Lakera Guard
Lakera Guard is a commercial AI security API from Lakera (Swiss company) that provides real-time detection of prompt injection attacks, jailbreaks, sensitive data leakage, and unsafe content in LLM inputs and outputs. It is deployed as a middleware layer that intercepts requests and responses between the application and the LLM.
Core detection capabilities
| Detection category | Description |
|---|---|
| Prompt injection | Direct and indirect prompt injection attempts in user inputs and retrieved content |
| Jailbreaks | Attempts to bypass safety instructions or system prompts |
| PII / sensitive data | Credit card numbers, SSNs, API keys, passwords in inputs or outputs |
| Hate speech / harmful content | Unsafe output classification |
| Competitor mentions | Configurable topic filtering |
The detection models are continuously updated based on Lakera’s attack intelligence database, which aggregates novel injection and jailbreak patterns in near-real time from the Gandalf game — a public red-teaming platform that has collected millions of adversarial prompts.
Integration pattern
Lakera Guard operates as a sidecar API — the application routes prompts through Lakera before sending them to the LLM, and optionally routes responses through Lakera before returning them to users:
User input → Lakera Guard (input scan) → LLM → Lakera Guard (output scan) → User
Integration is via REST API; SDKs available for Python, TypeScript, LangChain, and major agent frameworks. Latency is typically 10–50ms per call.
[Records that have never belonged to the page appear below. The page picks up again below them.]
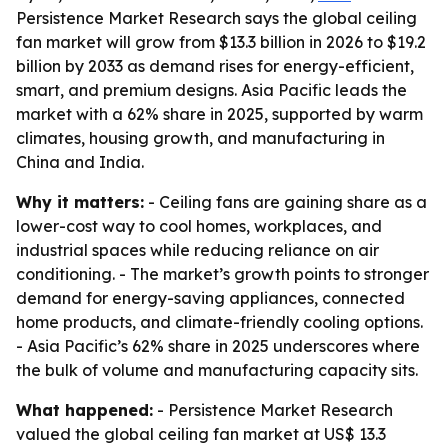
Persistence Market Research says the global ceiling
fan market will grow from $13.3 billion in 2026 to $19.2
billion by 2033 as demand rises for energy-efficient,
smart, and premium designs. Asia Pacific leads the
market with a 62% share in 2025, supported by warm
climates, housing growth, and manufacturing in
China and India.
Why it matters:
- Ceiling fans are gaining share as a
lower-cost way to cool homes, workplaces, and
industrial spaces while reducing reliance on air
conditioning. - The market’s growth points to stronger
demand for energy-saving appliances, connected
home products, and climate-friendly cooling options.
- Asia Pacific’s 62% share in 2025 underscores where
the bulk of volume and manufacturing capacity sits.
What happened:
- Persistence Market Research
valued the global ceiling fan market at US$ 13.3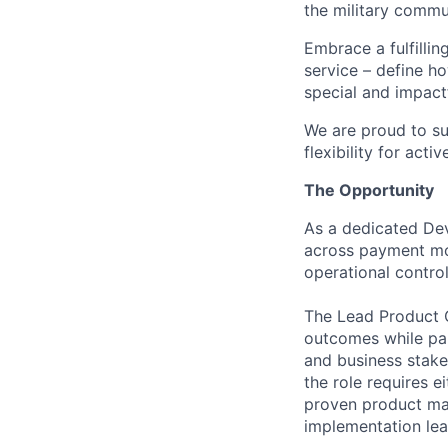
the military commun
Embrace a fulfillin
service – define h
special and impactf
We are proud to su
flexibility for act
The Opportunity
As a dedicated Dev
across payment mod
operational contro
The Lead Product O
outcomes while par
and business stake
the role requires 
proven product ma
implementation lea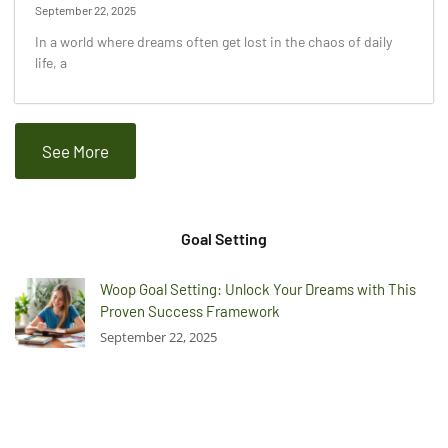
September 22, 2025
In a world where dreams often get lost in the chaos of daily
life, a
See More
Goal Setting
Woop Goal Setting: Unlock Your Dreams with This
Proven Success Framework
September 22, 2025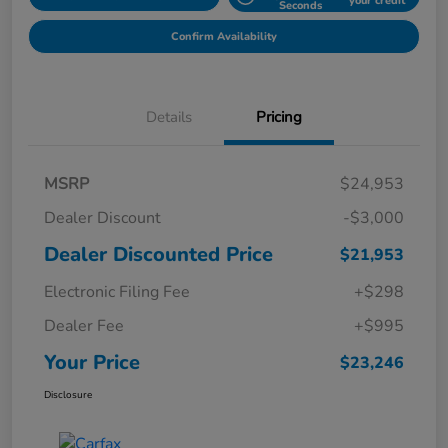
your credit
Seconds
Confirm Availability
Details
Pricing
MSRP
$24,953
Dealer Discount
-$3,000
Dealer Discounted Price
$21,953
Electronic Filing Fee
+$298
Dealer Fee
+$995
Your Price
$23,246
Disclosure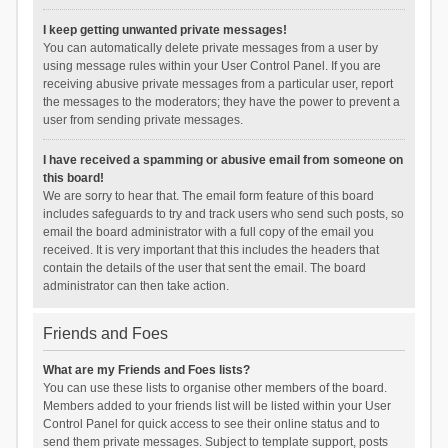
I keep getting unwanted private messages!
You can automatically delete private messages from a user by
using message rules within your User Control Panel. If you are
receiving abusive private messages from a particular user, report
the messages to the moderators; they have the power to prevent a
user from sending private messages.
I have received a spamming or abusive email from someone on
this board!
We are sorry to hear that. The email form feature of this board
includes safeguards to try and track users who send such posts, so
email the board administrator with a full copy of the email you
received. It is very important that this includes the headers that
contain the details of the user that sent the email. The board
administrator can then take action.
Friends and Foes
What are my Friends and Foes lists?
You can use these lists to organise other members of the board.
Members added to your friends list will be listed within your User
Control Panel for quick access to see their online status and to
send them private messages. Subject to template support, posts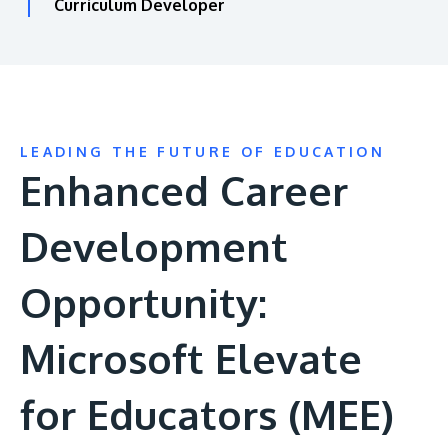
Curriculum Developer
LEADING THE FUTURE OF EDUCATION
Enhanced Career
Development
Opportunity:
Microsoft Elevate
for Educators (MEE)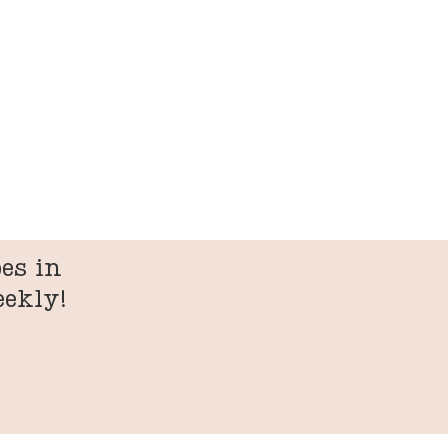
es in
eekly!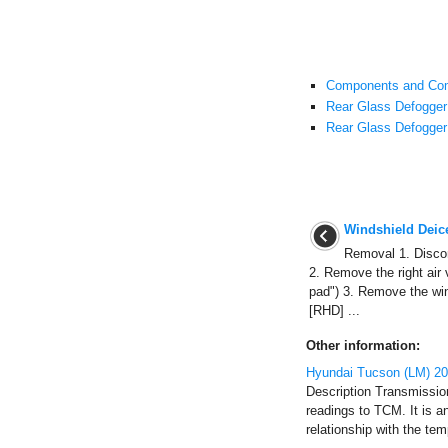
Components and Com
Rear Glass Defogger 
Rear Glass Defogger
Windshield Deic
Removal 1. Discon
2. Remove the right air 
pad") 3. Remove the win
[RHD] ...
Other information:
Hyundai Tucson (LM) 201
Description Transmissio
readings to TCM. It is a
relationship with the tem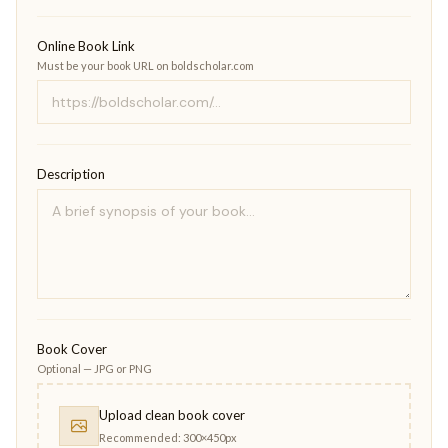
Online Book Link
Must be your book URL on boldscholar.com
Description
Book Cover
Optional — JPG or PNG
Upload clean book cover
Recommended: 300×450px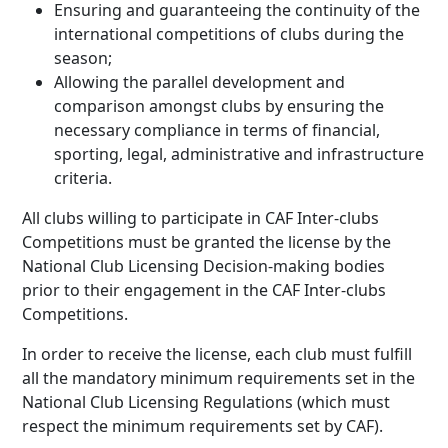
Ensuring and guaranteeing the continuity of the
international competitions of clubs during the
season;
Allowing the parallel development and
comparison amongst clubs by ensuring the
necessary compliance in terms of financial,
sporting, legal, administrative and infrastructure
criteria.
All clubs willing to participate in CAF Inter-clubs
Competitions must be granted the license by the
National Club Licensing Decision-making bodies
prior to their engagement in the CAF Inter-clubs
Competitions.
In order to receive the license, each club must fulfill
all the mandatory minimum requirements set in the
National Club Licensing Regulations (which must
respect the minimum requirements set by CAF).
Comparison with LlamaFirewall
| Dimension | LlamaFirewall | Lakera Guard |
|---|---|---|
| Licensing | Open source (Meta) | Commercial SaaS |
| Deployment | Self-hosted | Cloud API (on-premises available) |
| Prompt injection recall | 97.5% (PromptGuard 2 benchmark) | Not publicly benchmarked at equivalent specificity |
| CoT auditing | Yes (AlignmentCheck) | No |
| Code scanning | Yes (CodeShield) | No |
| Data freshness | Static model releases | Continuous updates from Gandalf intelligence |
| Best for | FOSS/self-hosted deployments; coding agents | SaaS deployments; organizations needing managed service |
Role in the RA Runtime plane
In the RA Runtime plane, Lakera Guard appears in the Topic / content safety row alongside NVIDIA NeMo Content Safety NIM, Lasso, and Microsoft Prompt Shields. The content safety row covers a broader capability than the LlamaFirewall row (input filtering / prompt injection detection) — Lakera Guard addresses both, making it a broader-scope alternative to LlamaFirewall for organizations that prefer a managed SaaS approach.
The enterprise recommended stack uses LlamaFirewall (OSS, no license cost) + NVIDIA NeMo NIMs (commercial inference); Lakera Guard is the alternative for teams that want a fully managed, continuously-updated detection service without self-hosting.